For the note-keeper, the important task in this round is to write down the specific definitions that the interviewee gives. After the critical analysis, it is important for a team to agree on definitions and operationalizations (something interdisciplinarians like to call common ground).

Round 2: How?

The second round of the critical dialogue method consists of so-called how-questions. These can be questions about how some connection between components on the causal map is supposed to work, or how it has been established that a specific relationship holds. That is, the round is about reasons and substantiation.

The interviewer should be digging for reasons, and think about which questions would help to find them. This process might cause the interviewee to realize assumptions they’re making or it might alter their confidence in the validity of their map. It’s important that the note-taker writes down such assumptions and deliberations!

Round 3: Really?

This round builds on the previous rounds and exists to check whether causal relationships in the map really hold and whether there could be alternative relations that should be considered. This round is basically a counter-measure against confirmation bias, as it explicitly asks the interviewee to think differently about the topic:

  • Is it really true that semantic memory improves if there is more plasticity in cortex? Could it turn out that this relation does not hold?
  • Are these really all the factors that are important? Are there potential biases in your thinking?

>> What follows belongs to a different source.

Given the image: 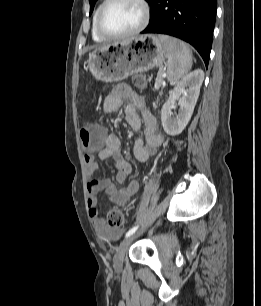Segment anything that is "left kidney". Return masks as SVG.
I'll use <instances>...</instances> for the list:
<instances>
[{"mask_svg":"<svg viewBox=\"0 0 261 306\" xmlns=\"http://www.w3.org/2000/svg\"><path fill=\"white\" fill-rule=\"evenodd\" d=\"M203 80L204 72L197 69L174 83V88L161 110L162 126L166 134L176 136L185 129L193 114ZM176 101L179 110L173 117L171 110Z\"/></svg>","mask_w":261,"mask_h":306,"instance_id":"left-kidney-1","label":"left kidney"}]
</instances>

Questions like these press the interviewee to think about alternatives. It might be that such thinking reinforces their beliefs, but it might also be that it adds nuances or new open questions to their understanding of the topic. Again, it’s important that the note-taker writes down all these considerations, as both interviewer and interviewee are bound to forget some details.

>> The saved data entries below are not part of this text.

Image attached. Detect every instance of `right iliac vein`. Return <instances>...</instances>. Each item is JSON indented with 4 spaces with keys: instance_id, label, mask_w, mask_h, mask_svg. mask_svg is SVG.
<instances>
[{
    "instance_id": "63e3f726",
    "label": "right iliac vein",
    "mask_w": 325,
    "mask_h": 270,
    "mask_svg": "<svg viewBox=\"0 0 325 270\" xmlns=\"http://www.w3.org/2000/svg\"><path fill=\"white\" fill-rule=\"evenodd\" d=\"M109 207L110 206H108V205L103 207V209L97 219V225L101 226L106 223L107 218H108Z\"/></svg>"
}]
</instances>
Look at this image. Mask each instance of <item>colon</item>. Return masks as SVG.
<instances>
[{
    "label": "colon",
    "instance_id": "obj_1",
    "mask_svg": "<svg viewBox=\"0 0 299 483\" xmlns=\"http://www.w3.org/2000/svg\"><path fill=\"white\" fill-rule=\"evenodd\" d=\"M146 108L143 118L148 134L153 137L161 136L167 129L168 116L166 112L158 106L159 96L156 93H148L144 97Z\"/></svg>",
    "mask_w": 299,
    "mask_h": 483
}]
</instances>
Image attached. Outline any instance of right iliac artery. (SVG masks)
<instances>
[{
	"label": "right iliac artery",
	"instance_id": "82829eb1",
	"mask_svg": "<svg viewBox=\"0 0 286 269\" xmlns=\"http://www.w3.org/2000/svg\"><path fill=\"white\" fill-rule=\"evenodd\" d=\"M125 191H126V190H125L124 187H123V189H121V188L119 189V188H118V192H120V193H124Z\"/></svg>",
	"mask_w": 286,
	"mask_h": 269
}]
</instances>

Using dialogues for analysing an interdisciplinary causal map

A multidisciplinary team could use this critical dialogues method to discuss their causal map with each other. This helps everyone in the team to get to a full understanding of the map, regardless of their expertise. In practice, it can be a bit tiring to go through the above process for each and every node and edge of the map. This is why it is good for an interviewer to just select those relations that they don’t fully grasp yet.

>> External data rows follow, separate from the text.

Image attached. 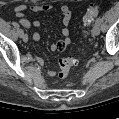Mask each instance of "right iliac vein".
<instances>
[{
    "label": "right iliac vein",
    "instance_id": "1",
    "mask_svg": "<svg viewBox=\"0 0 119 119\" xmlns=\"http://www.w3.org/2000/svg\"><path fill=\"white\" fill-rule=\"evenodd\" d=\"M21 38L24 42L28 41V35L26 33H24Z\"/></svg>",
    "mask_w": 119,
    "mask_h": 119
}]
</instances>
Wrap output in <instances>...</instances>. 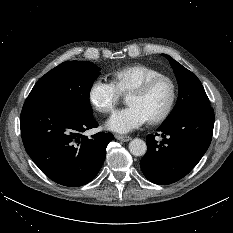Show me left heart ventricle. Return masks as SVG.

To avoid groupthink, it can also be useful to get an outside view. By bringing in someone else to play the role of interviewer (e.g. a fellow student or a supervisor), the odds of a fresh perspective are higher. Note that for interdisciplinary maps, questioning causal relations that exist at the interface of disciplinary submaps can be especially fruitful.

Once the team has gone through the critical dialogue process, it will be left with notes about the assumptions they’ve been making, possible alternative explanations or even gaps that remain. It is up to them to decide what to do with those. The notes might prompt additional exploration of the literature, might help formulate a research question or they might just be ingredients for the discussion section in a report. Whatever the outcome, the critical dialogue method is geared towards thinking about what is known.

When to use critical conversations

A teacher in interdisciplinary skills can use critical conversation at different stages of a project. It can be useful to do it after an exploratory phase, so that students can focus on a specific, controversial portion of their causal map. It can also be done at the tail end of a project, helping students to develop a critical discussion section for their final report. As long as the students are at the stage where they are equipped to have a meaningful talk about the topic, the critical dialogue method can be of use.